Pracownik, który nie jest w delegacji

Czy pracownik wykonujący swoją codzienną pracę „w terenie” jest faktycznie w delegacji? Taki, mobilny rodzaj zatrudnienia jest problematyczny, gdyż zarówno pracownicy, jak i pracodawcy zastanawiają się, czy konieczne jest stosowanie przepisów dotyczących podróży służbowych.

Pracownicy mobilni to pracownicy, którzy każdego dnia opuszczają firmę, by pracować w terenie. Taką pracę wykonują m.in. przedstawiciele handlowi czy akwizytorzy. Ich zadania polegają na zbieraniu zamówień, przedstawianiu ofert i namawianiu potencjalnych klientów do współpracy. Ponieważ jednak nie spędzają dnia w siedzibie firmy, pojawia się pytanie o to, czy należy im się wynagrodzenie nie tylko za pracę, lecz także za specjalistyczne badania (w przypadku korzystania z firmowych samochodów) lub zwrot pieniędzy za posiłki czy nocleg. Okazuje się, że zgodnie z przepisami nie.

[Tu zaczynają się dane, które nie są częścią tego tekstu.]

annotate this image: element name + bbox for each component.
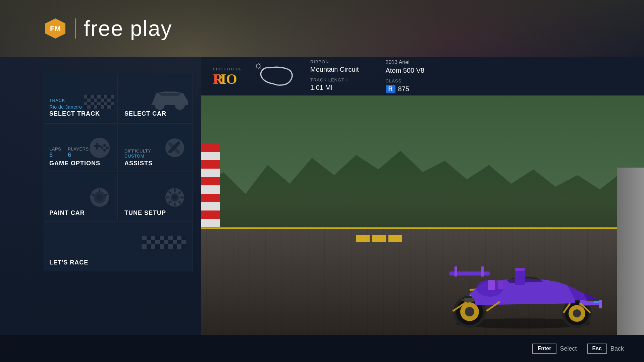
back-label: Back	[610, 345, 624, 352]
svg-rect-94	[173, 244, 177, 249]
svg-text:FM: FM	[50, 24, 61, 33]
svg-rect-73	[168, 236, 173, 240]
car-icon	[150, 86, 190, 110]
tune-icon	[160, 186, 190, 209]
assists-button[interactable]: DIFFICULTY CUSTOM ASSISTS	[119, 123, 193, 172]
svg-rect-90	[155, 244, 160, 249]
select-track-button[interactable]: TRACK Rio de Janeiro SELECT TRACK	[44, 74, 118, 122]
difficulty-label: DIFFICULTY	[124, 148, 187, 154]
svg-rect-131	[599, 300, 602, 308]
svg-point-43	[103, 144, 106, 147]
circuit-logo: CIRCUITO DE R IO R R	[211, 61, 297, 91]
car-name: Atom 500 V8	[386, 67, 425, 74]
class-badge: R 875	[386, 85, 425, 93]
svg-point-58	[173, 195, 177, 199]
svg-rect-84	[173, 240, 177, 244]
svg-point-45	[103, 149, 106, 152]
laps-value: 6	[49, 152, 61, 159]
tune-setup-button[interactable]: TUNE SETUP	[119, 173, 193, 222]
track-value: Rio de Janeiro	[49, 104, 112, 110]
svg-rect-92	[164, 244, 168, 249]
gamepad-icon	[85, 136, 115, 160]
rio-logo-icon: CIRCUITO DE R IO R R	[211, 64, 248, 88]
left-barrier	[201, 143, 220, 239]
svg-rect-96	[181, 244, 186, 249]
paint-icon	[85, 186, 115, 209]
svg-rect-42	[94, 145, 101, 147]
enter-key: Enter	[532, 344, 557, 354]
class-label: CLASS	[386, 78, 425, 83]
class-number: 875	[398, 85, 409, 93]
ribbon-value: Mountain Circuit	[310, 66, 359, 73]
road-markers	[356, 235, 402, 242]
enter-control: Enter Select	[532, 344, 577, 354]
svg-rect-93	[168, 244, 173, 249]
svg-point-44	[106, 146, 109, 149]
track-length-label: TRACK LENGTH	[310, 77, 359, 82]
difficulty-value: CUSTOM	[124, 154, 187, 159]
svg-rect-91	[160, 244, 164, 249]
class-letter: R	[386, 85, 395, 93]
svg-rect-138	[498, 281, 503, 289]
svg-rect-82	[164, 240, 168, 244]
svg-rect-71	[160, 236, 164, 240]
game-options-button[interactable]: LAPS 6 PLAYERS 6 GAME OPTIONS	[44, 123, 118, 172]
lets-race-label: LET'S RACE	[49, 259, 187, 266]
esc-control: Esc Back	[587, 344, 624, 354]
svg-rect-76	[181, 236, 186, 240]
game-options-label: GAME OPTIONS	[49, 160, 112, 167]
svg-line-107	[256, 64, 257, 64]
ribbon-label: RIBBON	[310, 59, 359, 64]
track-length-value: 1.01 MI	[310, 84, 359, 92]
svg-rect-122	[481, 266, 484, 277]
svg-text:R: R	[213, 71, 223, 87]
track-label: TRACK	[49, 98, 112, 103]
svg-rect-85	[177, 240, 181, 244]
svg-point-52	[96, 194, 103, 201]
svg-rect-69	[151, 236, 155, 240]
svg-rect-88	[147, 244, 151, 249]
bottom-controls: Enter Select Esc Back	[0, 335, 644, 362]
svg-rect-86	[181, 240, 186, 244]
svg-rect-67	[142, 236, 147, 240]
svg-rect-121	[454, 266, 457, 277]
logo-area: FM free play	[44, 16, 172, 41]
svg-rect-81	[160, 240, 164, 244]
svg-text:CIRCUITO DE: CIRCUITO DE	[213, 67, 242, 71]
info-panel: CIRCUITO DE R IO R R	[201, 57, 644, 362]
svg-point-102	[256, 64, 260, 68]
svg-point-115	[465, 307, 474, 316]
paint-car-button[interactable]: PAINT CAR	[44, 173, 118, 222]
header-divider	[75, 18, 76, 39]
car-year: 2013 Ariel	[386, 59, 425, 65]
page-title: free play	[84, 16, 172, 41]
ribbon-group: RIBBON Mountain Circuit TRACK LENGTH 1.0…	[310, 59, 359, 93]
svg-line-108	[260, 64, 261, 64]
car-svg	[423, 228, 624, 328]
svg-rect-132	[594, 301, 599, 303]
svg-rect-137	[488, 280, 495, 290]
select-car-button[interactable]: SELECT CAR	[119, 74, 193, 122]
svg-rect-72	[164, 236, 168, 240]
track-details: RIBBON Mountain Circuit TRACK LENGTH 1.0…	[310, 59, 634, 93]
car-group: 2013 Ariel Atom 500 V8 CLASS R 875	[386, 59, 425, 93]
svg-point-119	[573, 309, 581, 317]
svg-rect-74	[173, 236, 177, 240]
svg-line-110	[260, 68, 261, 68]
svg-rect-78	[147, 240, 151, 244]
svg-rect-80	[155, 240, 160, 244]
svg-point-46	[101, 146, 103, 149]
lets-race-button[interactable]: LET'S RACE	[44, 223, 193, 271]
svg-rect-83	[168, 240, 173, 244]
svg-rect-95	[177, 244, 181, 249]
track-info-bar: CIRCUITO DE R IO R R	[201, 57, 644, 96]
laps-label: LAPS	[49, 146, 61, 152]
paint-car-label: PAINT CAR	[49, 209, 112, 217]
svg-rect-75	[177, 236, 181, 240]
svg-rect-77	[142, 240, 147, 244]
select-label: Select	[560, 345, 577, 352]
tune-setup-label: TUNE SETUP	[124, 209, 187, 217]
track-outline-icon	[253, 61, 297, 91]
esc-key: Esc	[587, 344, 607, 354]
svg-rect-89	[151, 244, 155, 249]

Kiedy delegacja, kiedy praca w terenie?

Z punktu widzenia osób zainteresowanych, rozróżnienie delegacji i pracy w terenie jest bardzo istotne choćby z uwagi na dodatkowe świadczenia, do jakich prawo mógłby mieć pracownik. Zgodnie z art. 775 § 1 Kodeksu pracy, osobie zatrudnionej „wykonującej na polecenie pracodawcy zadania służbowe poza miejscowością, w której znajduje się siedziba pracodawcy, lub poza stałym miejscem pracy przysługują należności na pokrycie kosztów związanych z podróżą służbową”. Przepis ten nie będzie miał jednak zastosowania do przedstawicieli handlowych czy serwisantów. Tacy pracownicy wykonują bowiem pracę przy ciągłym przemieszczaniu się i to w granicach pewnego wyznaczonego przez pracodawcę terenu. Trzeba wskazać, że wspomniany już przedstawiciel handlowy najczęściej kontaktuje się z klientami, zaś do firmy przybywa wyłącznie po to, by rozliczyć się z zamówień czy przygotować dokumenty.

Stałe obowiązki

Zagadnienie pracy mobilnej było przedmiotem rozważań Sądu Najwyższego. W wyroku z dnia 22 lutego 2008 r. (sygn. akt I PK 208/07) podkreślił on, że podróż służbowa charakteryzuje się incydentalnością – jest wyjątkiem od wykonywanych na co dzień przez pracownika zadań. W związku z powyższym, nie można uznać, że praca np. przedstawiciela handlowego jest podróżą służbową – każdego dnia w ten sam sposób wykonuje on pracę w terenie. Ponieważ charakteryzuje się ona przemieszczaniem się z miejsca na miejsce, nie można uznać, że jest to wyjątek od zasady – przedstawiciel pracuje tak codziennie. Na potwierdzenie takiego stanowiska można również przywołać umowę podpisaną między stronami. Praca mobilnych pracowników wykonywana jest zgodnie z postanowieniami umowy. W praktyce oznacza to, że osoba zatrudniona zobowiązała się do świadczenia pracy takiego rodzaju.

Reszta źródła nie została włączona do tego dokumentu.